The DVD release for “Serenity” was for the widescreen version of this film which, much like other sci-fi films of this scope, benefited greatly from the transition into the big screen compared to the shows humble beginnings on TV. The picture quality on this DVD release was wonderfully crisp especially in scenes where the action was filmed in low light or pitch darkness environment which happens quite frequently. The audio quality of this transfer was also fairly balance with the appropriate channels given to the action sound and the dialogue. I was also pleased at how the quality of the CGI effects for a movie of this budget was transferred beautifully to the DVD.
There was also a wealth of supplementary features that accompanied the film on the DVD release. Most of the features like the deleted scenes and featurettes about the making of several scenes in the movie would greatly satisfied the fans of this movie. I particularly like the “Re-igniting Firefly” featurettes that told of what the cast and crew went through after the end of the original TV series and how the fans support helped them to make this movie that we were now seeing on DVD. The gag reel that they include in the special features menu was also a welcomed addition to the list as it was really funny to see the way the actors screw up their lines.

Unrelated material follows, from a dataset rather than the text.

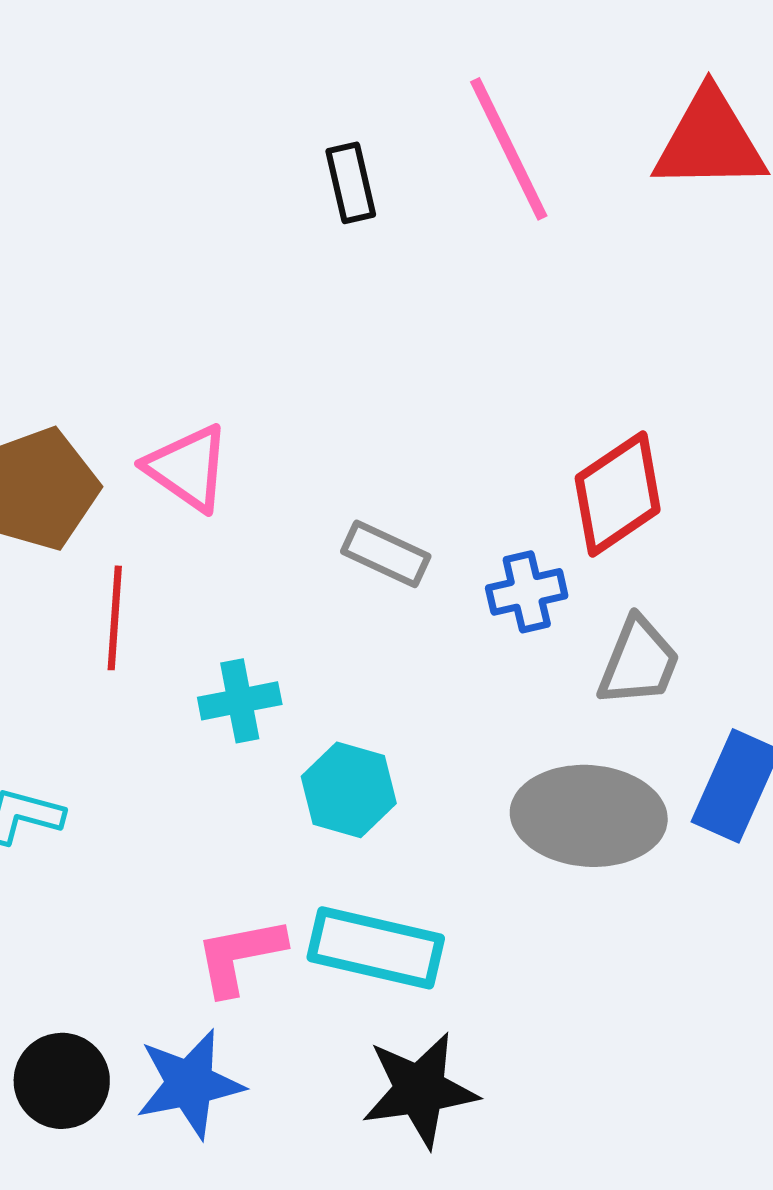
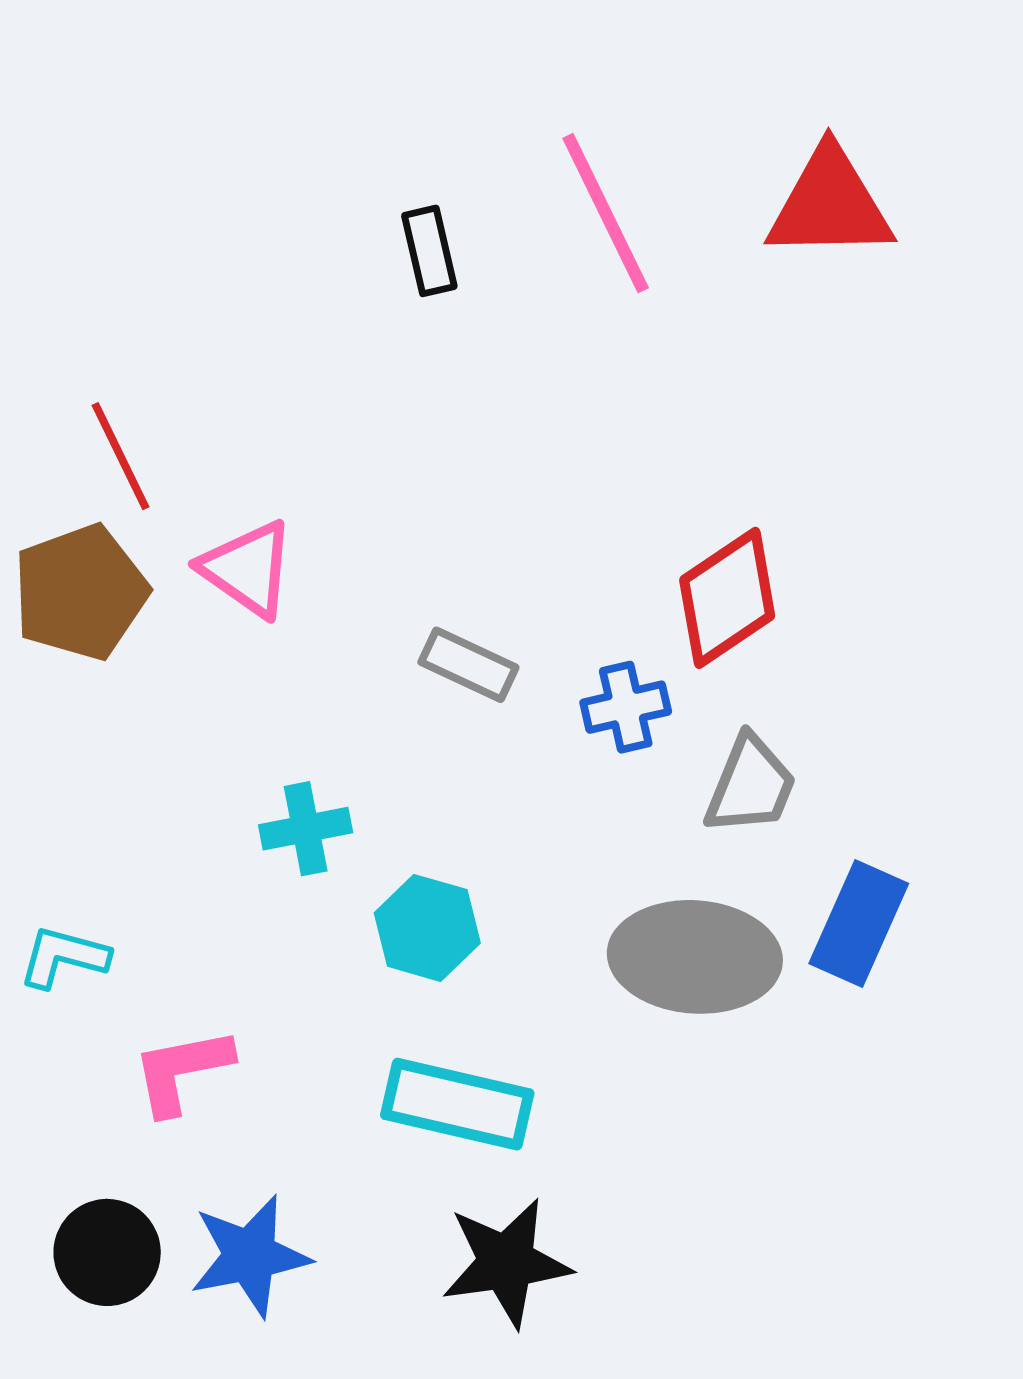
red line: (115, 618) -> (120, 456), moved, turned -30
pink L-shape: (240, 956) -> (182, 1071), moved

Writer/director Joss Whedon may also be heard in a feature-length commentary available on the other audio track on the DVD. He was fairly engaging in his commentary where he emphasized the technical aspects of the show, describing lighting, editing, special effects, practical effects, how his cast almost universally does its own stunts, and other aspects of the show. He talks almost non stop for the duration of the film and it was clear that he was as passionate about the film and it’s characters as the fans were. The film was made for only an estimated $40 million; all that money looks like money well spent based on what was up on the screen and I enjoyed listening to his description of how that was done.
Although “Serenity” came out of a cancelled TV show, it had a self-contained story that would satisfy even those who never seen an episode of “Firefly” before. For a supposedly small fan film, it had good special effects, an intriguing plot, interesting characters, droll dialog, and sufficient action should satisfy the casual viewer. Fans of the original series would be excited to see some of the questions and storylines from the original show finally got tied together into a satisfying resolution. The DVD transfer is pretty good, the audio track is excellent, and the generous supplements of value making it an easy DVD selection to recommend for your consideration.